**ABOUT THIS EXERCISE:** Copy out every line of the data that has the word "grip" somewhere in it.

───── DATA ─────

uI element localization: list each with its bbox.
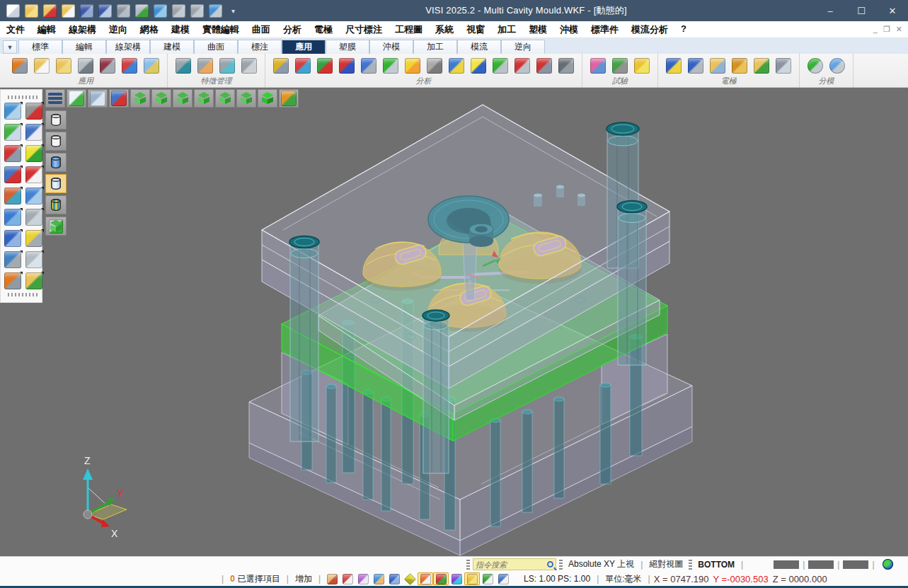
mdi-close-button[interactable]: ✕ <box>896 25 902 34</box>
ribbon-tab[interactable]: 標準 <box>18 40 62 54</box>
rgb-cube-icon[interactable] <box>338 57 355 74</box>
bounding-box-icon[interactable] <box>272 57 289 74</box>
print-icon[interactable] <box>134 4 149 18</box>
redo-icon[interactable] <box>190 4 205 18</box>
spline-edit-icon[interactable] <box>25 166 43 184</box>
print-preview-icon[interactable] <box>153 4 168 18</box>
layer-color-swatch[interactable] <box>808 560 834 569</box>
snapshot-camera-icon[interactable] <box>99 57 116 74</box>
viewport-3d[interactable]: Z Y X <box>0 88 908 556</box>
menu-item[interactable]: 逆向 <box>103 23 134 36</box>
box-filter-icon[interactable] <box>433 572 449 585</box>
globe-icon[interactable] <box>883 559 893 570</box>
view-bottom-icon[interactable] <box>236 89 256 108</box>
status-grip[interactable] <box>689 560 692 570</box>
menu-item[interactable]: 編輯 <box>31 23 62 36</box>
menu-item[interactable]: 線架構 <box>62 23 103 36</box>
view-top-icon[interactable] <box>130 89 150 108</box>
menu-item[interactable]: 實體編輯 <box>196 23 246 36</box>
electrode-export-icon[interactable] <box>753 57 770 74</box>
ribbon-tab[interactable]: 編輯 <box>62 40 106 54</box>
flag-check-icon[interactable] <box>360 57 377 74</box>
new-file-icon[interactable] <box>6 4 21 18</box>
zoom-window-icon[interactable] <box>67 89 86 108</box>
electrode-holder-icon[interactable] <box>731 57 748 74</box>
ribbon-tab[interactable]: 線架構 <box>106 40 150 54</box>
assembly-navigator-icon[interactable] <box>11 57 28 74</box>
simulation-play-icon[interactable] <box>611 57 628 74</box>
section-box-icon[interactable] <box>448 57 465 74</box>
feature-edit-icon[interactable] <box>197 57 214 74</box>
select-brush-icon[interactable] <box>324 572 340 585</box>
render-multicolor-icon[interactable] <box>45 217 67 236</box>
menu-item[interactable]: 分析 <box>277 23 308 36</box>
ucs-axis-icon[interactable] <box>4 166 22 184</box>
kinematics-icon[interactable] <box>590 57 607 74</box>
ribbon-tab[interactable]: 加工 <box>413 40 457 54</box>
delete-icon[interactable] <box>4 250 22 269</box>
undo-arrow-icon[interactable] <box>25 250 43 269</box>
navigator-wheel-icon[interactable] <box>4 272 22 290</box>
render-transparent-icon[interactable] <box>45 195 67 214</box>
save-icon[interactable] <box>79 4 94 18</box>
status-grip[interactable] <box>466 560 470 570</box>
command-search-box[interactable] <box>473 558 556 570</box>
solid-filter-icon[interactable] <box>449 572 464 585</box>
list-filter-icon[interactable] <box>464 572 480 585</box>
close-file-icon[interactable] <box>42 4 57 18</box>
palette-grip[interactable] <box>8 293 39 296</box>
electrode-machine-icon[interactable] <box>775 57 792 74</box>
zoom-scale-icon[interactable] <box>4 144 22 163</box>
view-front-icon[interactable] <box>151 89 171 108</box>
layer-color-swatch[interactable] <box>774 560 799 569</box>
menu-item[interactable]: 工程圖 <box>389 23 429 36</box>
command-search-input[interactable] <box>476 560 546 569</box>
auto-rotate-icon[interactable] <box>480 572 495 585</box>
kit-boxes-icon[interactable] <box>77 57 94 74</box>
render-wireframe-icon[interactable] <box>45 110 67 129</box>
grid-view-icon[interactable] <box>25 187 43 205</box>
sketch-curve-icon[interactable] <box>25 123 43 142</box>
menu-item[interactable]: 沖模 <box>553 23 585 36</box>
measure-icon[interactable] <box>25 229 43 248</box>
view-back-icon[interactable] <box>215 89 235 108</box>
refresh-icon[interactable] <box>4 208 22 226</box>
menu-item[interactable]: 塑模 <box>522 23 553 36</box>
grid-snap-icon[interactable] <box>495 572 511 585</box>
surface-map-icon[interactable] <box>121 57 138 74</box>
inspect-cube-icon[interactable] <box>536 57 553 74</box>
render-shaded-icon[interactable] <box>45 153 67 172</box>
menu-item[interactable]: 電極 <box>308 23 339 36</box>
units-readout[interactable]: 單位:毫米 <box>602 573 644 585</box>
menu-item[interactable]: 視窗 <box>460 23 491 36</box>
mdi-restore-button[interactable]: ❐ <box>883 25 890 34</box>
view-iso-icon[interactable] <box>258 89 277 108</box>
add-selection-button[interactable]: 增加 <box>292 573 315 585</box>
tab-dropdown-button[interactable]: ▼ <box>3 40 17 54</box>
save-all-icon[interactable] <box>116 4 131 18</box>
menu-item[interactable]: 曲面 <box>246 23 277 36</box>
palette-grip[interactable] <box>8 96 39 99</box>
revert-icon[interactable] <box>208 4 223 18</box>
smiley-check-icon[interactable] <box>404 57 421 74</box>
stack-layers-icon[interactable] <box>633 57 650 74</box>
menu-item[interactable]: 網格 <box>134 23 165 36</box>
menu-item[interactable]: 模流分析 <box>625 23 674 36</box>
close-button[interactable]: ✕ <box>877 0 908 21</box>
cavity-sphere-icon[interactable] <box>829 57 846 74</box>
ribbon-tab[interactable]: 標注 <box>238 40 282 54</box>
open-layer-icon[interactable] <box>25 272 43 290</box>
current-view-name[interactable]: BOTTOM <box>695 560 737 570</box>
menu-item[interactable]: 尺寸標注 <box>339 23 389 36</box>
open-file-icon[interactable] <box>24 4 39 18</box>
magic-wand-icon[interactable] <box>355 572 371 585</box>
ribbon-tab[interactable]: 模流 <box>457 40 501 54</box>
open-part-icon[interactable] <box>61 4 76 18</box>
validate-cube-icon[interactable] <box>492 57 509 74</box>
zebra-sphere-icon[interactable] <box>316 57 333 74</box>
save-as-icon[interactable] <box>98 4 113 18</box>
view-normal-icon[interactable] <box>279 89 299 108</box>
query-doc-icon[interactable] <box>470 57 487 74</box>
plane-select-icon[interactable] <box>4 123 22 142</box>
coordinate-mode[interactable]: Absolute XY 上視 <box>565 558 637 570</box>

─────

**SOLUTION:**
status-grip[interactable] <box>689 560 692 570</box>
status-grip[interactable] <box>466 560 470 570</box>
palette-grip[interactable] <box>8 293 39 296</box>
palette-grip[interactable] <box>8 96 39 99</box>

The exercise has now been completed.